In regards to healthcare, Senator Harry Reid made the bold move of comparing the movement for universal health insurance to the movements for civil rights and women’s suffrage. Now this may not seem like a big deal; it may look as though it is simply just another politician with verbal diarrhea, however, this is the type of hyperbole which-if it continues to spread unchecked-could further poison the intellectual well. To start, I would like to say that the idea of health care as a right is preposterous because-in Canada and England-there have been problems with making that care truly universal. Every so often, the NHS of the United Kingdom comes to the decision that it would be better to let a patient die than expend the money and resources to keep them living. If health care is as much of a right as voting, then regardless of what shape the patient was in they should be granted the care.
The rights to voting and for black students are more enforceable than a right to healthcare would be. It is clear cut. Furthermore, in a case of rationing-if one were to arise; not that I’m banking on this making or breaking the issue-we would be charged with the question of who’s rights are more important: I don’t like where this is going (Alex Jones town). I’d like to ask one question if such a situation were to arise: would you like your own government-of all entities-to tell you that your life is not worth saving? At least with a private company, they can be demonized all day with their profit motives and their shareholders, but the government has an almost infinite amount of items to stand behind to create positive PR.

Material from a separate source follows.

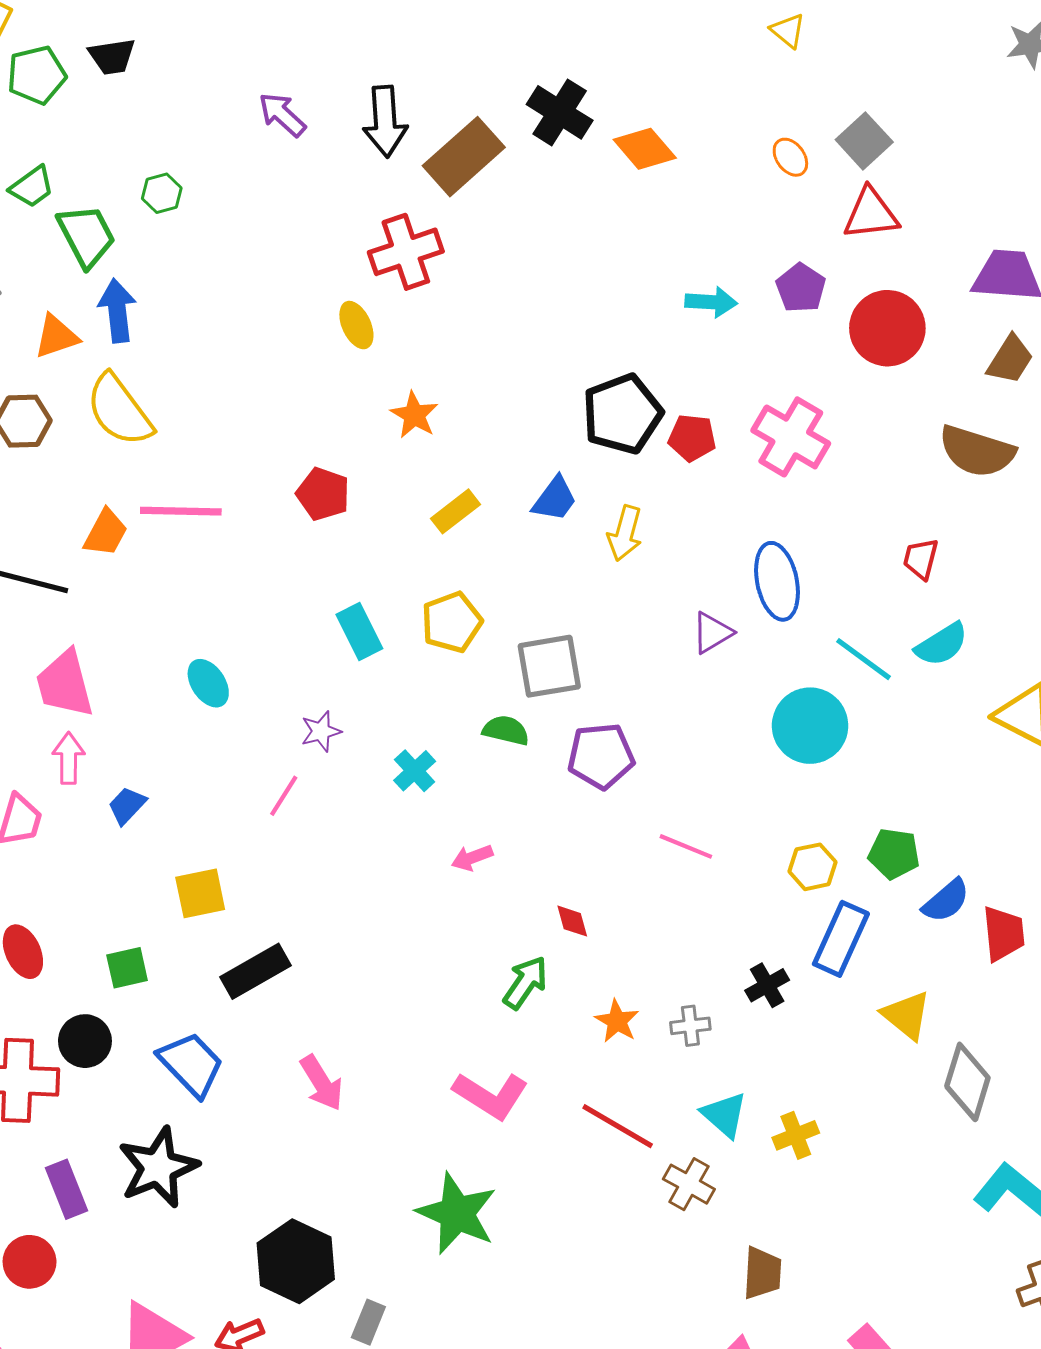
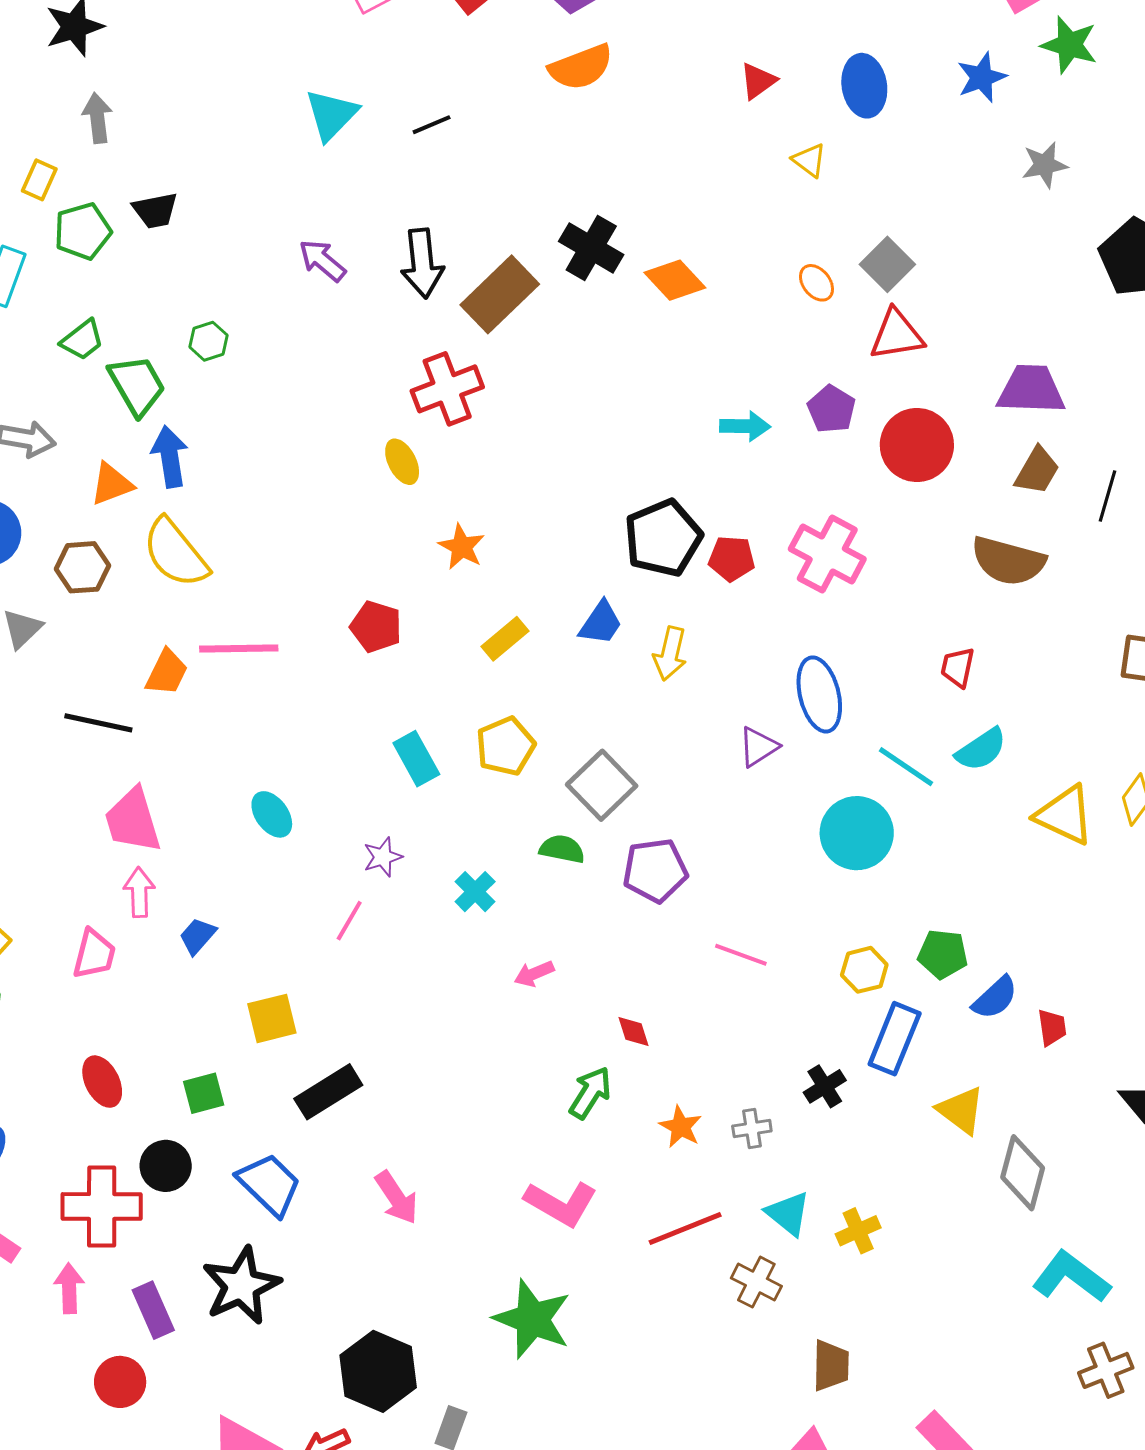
gray square: (549, 666) -> (602, 785), turned -32
red trapezoid: (1004, 934) -> (1052, 1027), size x0.7
red line: (618, 1126) -> (685, 1229), turned -50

Finally, there is the problem of AMTRAK. Sure the federal government is providing a service in a field where too much competition means crossed lines and derailed trains, but, is it this way with healthcare? AMTRAK is now a bloated entity: they are perennially in the red and show no signs of getting out (if they were a private entity these shenanigans would have stopped shortly after chapter 11 bankruptcy). AMTRAK’s revenue per passenger mile is more than double that of the airlines, unfortunately they can not do anything with it.
http://www.bts.gov/publications/national_transportation_statistics/html/table_03_16.html
I’m not going to dwell on AMTRAK forever as this was originally about whether or not healthcare is a right (like education or speech or voting). But as you can see, if the healthcare system is to be at all like AMTRAK, we will pay for plenty we do not need.
Thus, this is why I do not care for universal healthcare, and, also why I do not believe it is a right. Like other governmental corporations it will become bloated and inefficient (perhaps even rife with fraud), and, it is not as easy to enforce as one’s right to vote.